* **Listed entries**
_ _ _ _
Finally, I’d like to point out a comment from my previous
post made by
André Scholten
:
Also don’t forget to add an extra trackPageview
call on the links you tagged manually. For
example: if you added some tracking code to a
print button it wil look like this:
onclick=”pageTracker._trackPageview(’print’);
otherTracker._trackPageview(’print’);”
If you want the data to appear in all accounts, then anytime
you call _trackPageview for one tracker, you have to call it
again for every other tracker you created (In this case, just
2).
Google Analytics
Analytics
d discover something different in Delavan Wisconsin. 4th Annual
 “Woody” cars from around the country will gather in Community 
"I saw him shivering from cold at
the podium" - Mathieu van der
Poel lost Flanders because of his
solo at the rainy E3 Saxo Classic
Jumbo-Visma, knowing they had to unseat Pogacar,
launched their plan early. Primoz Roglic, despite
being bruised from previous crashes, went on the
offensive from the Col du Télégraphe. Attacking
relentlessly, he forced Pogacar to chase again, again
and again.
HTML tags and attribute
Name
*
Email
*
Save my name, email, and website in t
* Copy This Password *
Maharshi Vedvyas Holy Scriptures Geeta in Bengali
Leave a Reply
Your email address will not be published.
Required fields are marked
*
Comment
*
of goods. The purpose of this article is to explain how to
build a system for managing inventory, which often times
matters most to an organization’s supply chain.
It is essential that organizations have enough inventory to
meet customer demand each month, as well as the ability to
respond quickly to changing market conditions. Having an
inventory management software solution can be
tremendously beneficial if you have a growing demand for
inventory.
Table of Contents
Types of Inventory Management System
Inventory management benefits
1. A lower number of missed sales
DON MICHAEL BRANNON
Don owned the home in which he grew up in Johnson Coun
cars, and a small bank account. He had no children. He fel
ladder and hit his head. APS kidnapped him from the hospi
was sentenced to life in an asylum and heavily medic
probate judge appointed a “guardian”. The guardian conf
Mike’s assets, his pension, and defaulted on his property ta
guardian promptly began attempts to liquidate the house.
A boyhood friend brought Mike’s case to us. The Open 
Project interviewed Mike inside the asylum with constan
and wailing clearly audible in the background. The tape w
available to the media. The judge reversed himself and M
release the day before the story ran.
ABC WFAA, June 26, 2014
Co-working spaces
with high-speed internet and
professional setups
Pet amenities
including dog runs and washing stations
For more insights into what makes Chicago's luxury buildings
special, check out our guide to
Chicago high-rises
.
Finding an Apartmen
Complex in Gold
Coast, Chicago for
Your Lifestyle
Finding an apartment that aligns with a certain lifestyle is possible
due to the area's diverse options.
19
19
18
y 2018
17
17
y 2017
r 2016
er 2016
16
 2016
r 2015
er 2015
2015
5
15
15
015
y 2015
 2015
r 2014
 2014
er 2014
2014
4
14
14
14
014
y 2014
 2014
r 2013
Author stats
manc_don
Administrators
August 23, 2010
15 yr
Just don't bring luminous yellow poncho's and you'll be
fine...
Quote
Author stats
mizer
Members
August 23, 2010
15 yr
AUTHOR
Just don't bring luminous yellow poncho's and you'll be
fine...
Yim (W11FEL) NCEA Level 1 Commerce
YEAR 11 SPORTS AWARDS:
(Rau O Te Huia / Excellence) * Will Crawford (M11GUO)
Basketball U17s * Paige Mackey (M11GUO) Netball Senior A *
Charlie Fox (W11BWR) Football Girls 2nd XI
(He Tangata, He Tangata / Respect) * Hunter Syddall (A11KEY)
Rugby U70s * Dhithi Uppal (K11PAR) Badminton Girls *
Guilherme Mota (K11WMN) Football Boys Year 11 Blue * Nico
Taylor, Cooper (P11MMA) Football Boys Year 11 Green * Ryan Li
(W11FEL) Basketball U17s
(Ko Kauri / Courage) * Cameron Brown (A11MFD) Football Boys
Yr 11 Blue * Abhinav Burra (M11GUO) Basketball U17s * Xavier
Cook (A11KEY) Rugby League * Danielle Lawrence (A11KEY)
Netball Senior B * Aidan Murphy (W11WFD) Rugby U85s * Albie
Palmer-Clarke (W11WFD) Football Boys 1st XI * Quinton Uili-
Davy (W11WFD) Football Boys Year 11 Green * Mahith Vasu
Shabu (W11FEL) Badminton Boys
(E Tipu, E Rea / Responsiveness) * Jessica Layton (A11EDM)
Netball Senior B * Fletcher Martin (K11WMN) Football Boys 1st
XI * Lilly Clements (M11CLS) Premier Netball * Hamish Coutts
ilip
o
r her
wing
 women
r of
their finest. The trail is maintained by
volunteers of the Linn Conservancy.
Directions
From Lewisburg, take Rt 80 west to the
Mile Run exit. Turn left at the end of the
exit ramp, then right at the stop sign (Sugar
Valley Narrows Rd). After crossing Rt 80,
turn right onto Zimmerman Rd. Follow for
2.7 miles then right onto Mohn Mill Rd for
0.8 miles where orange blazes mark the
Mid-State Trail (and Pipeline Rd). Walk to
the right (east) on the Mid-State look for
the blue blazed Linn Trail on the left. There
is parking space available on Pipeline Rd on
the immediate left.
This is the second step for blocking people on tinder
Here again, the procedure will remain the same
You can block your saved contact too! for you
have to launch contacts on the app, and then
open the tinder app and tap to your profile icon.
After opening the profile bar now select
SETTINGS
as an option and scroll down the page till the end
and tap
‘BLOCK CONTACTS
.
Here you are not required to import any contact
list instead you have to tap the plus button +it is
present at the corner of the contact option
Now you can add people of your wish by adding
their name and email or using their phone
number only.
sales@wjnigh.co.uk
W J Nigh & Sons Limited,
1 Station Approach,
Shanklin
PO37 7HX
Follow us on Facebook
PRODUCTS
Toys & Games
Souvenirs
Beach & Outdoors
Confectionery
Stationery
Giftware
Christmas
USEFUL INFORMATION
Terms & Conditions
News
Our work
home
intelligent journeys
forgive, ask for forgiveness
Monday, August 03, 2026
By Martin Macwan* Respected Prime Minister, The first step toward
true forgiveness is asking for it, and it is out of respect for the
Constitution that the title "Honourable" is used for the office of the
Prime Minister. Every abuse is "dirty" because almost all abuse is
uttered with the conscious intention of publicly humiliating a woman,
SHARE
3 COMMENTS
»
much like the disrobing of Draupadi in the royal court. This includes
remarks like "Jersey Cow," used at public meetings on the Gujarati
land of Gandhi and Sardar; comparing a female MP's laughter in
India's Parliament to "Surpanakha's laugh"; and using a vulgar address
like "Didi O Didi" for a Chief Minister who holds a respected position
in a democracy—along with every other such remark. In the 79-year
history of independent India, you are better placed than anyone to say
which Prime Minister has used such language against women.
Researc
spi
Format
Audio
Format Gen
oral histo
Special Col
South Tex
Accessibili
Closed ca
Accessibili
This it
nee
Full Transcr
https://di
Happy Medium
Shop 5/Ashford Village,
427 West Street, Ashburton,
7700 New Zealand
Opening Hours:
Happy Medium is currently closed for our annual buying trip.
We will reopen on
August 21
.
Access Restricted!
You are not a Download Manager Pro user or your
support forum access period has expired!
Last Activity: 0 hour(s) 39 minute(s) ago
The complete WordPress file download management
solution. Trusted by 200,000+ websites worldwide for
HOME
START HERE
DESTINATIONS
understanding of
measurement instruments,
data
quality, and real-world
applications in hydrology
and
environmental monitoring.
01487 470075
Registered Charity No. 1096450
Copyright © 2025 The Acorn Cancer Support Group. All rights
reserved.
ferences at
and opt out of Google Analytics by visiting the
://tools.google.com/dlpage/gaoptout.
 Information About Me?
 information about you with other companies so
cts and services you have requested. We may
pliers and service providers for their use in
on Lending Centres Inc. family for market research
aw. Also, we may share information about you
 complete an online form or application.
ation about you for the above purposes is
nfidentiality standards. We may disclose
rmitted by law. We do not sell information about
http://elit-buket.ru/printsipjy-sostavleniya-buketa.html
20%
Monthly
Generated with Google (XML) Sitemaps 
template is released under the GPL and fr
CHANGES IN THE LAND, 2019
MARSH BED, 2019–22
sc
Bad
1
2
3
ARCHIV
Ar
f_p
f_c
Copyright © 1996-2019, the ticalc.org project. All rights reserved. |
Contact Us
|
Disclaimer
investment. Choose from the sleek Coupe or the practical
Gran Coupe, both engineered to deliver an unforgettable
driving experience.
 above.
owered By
_ _ _ _
Restate word for word only the lines above from the line containing "cts and services you have requested. We may" to the line containing "investment. Choose from", both of them included.

* **Task result**
cts and services you have requested. We may
pliers and service providers for their use in
on Lending Centres Inc. family for market research
aw. Also, we may share information about you
 complete an online form or application.
ation about you for the above purposes is
nfidentiality standards. We may disclose
rmitted by law. We do not sell information about
http://elit-buket.ru/printsipjy-sostavleniya-buketa.html
20%
Monthly
Generated with Google (XML) Sitemaps 
template is released under the GPL and fr
CHANGES IN THE LAND, 2019
MARSH BED, 2019–22
sc
Bad
1
2
3
ARCHIV
Ar
f_p
f_c
Copyright © 1996-2019, the ticalc.org project. All rights reserved. |
Contact Us
|
Disclaimer
investment. Choose from the sleek Coupe or the practical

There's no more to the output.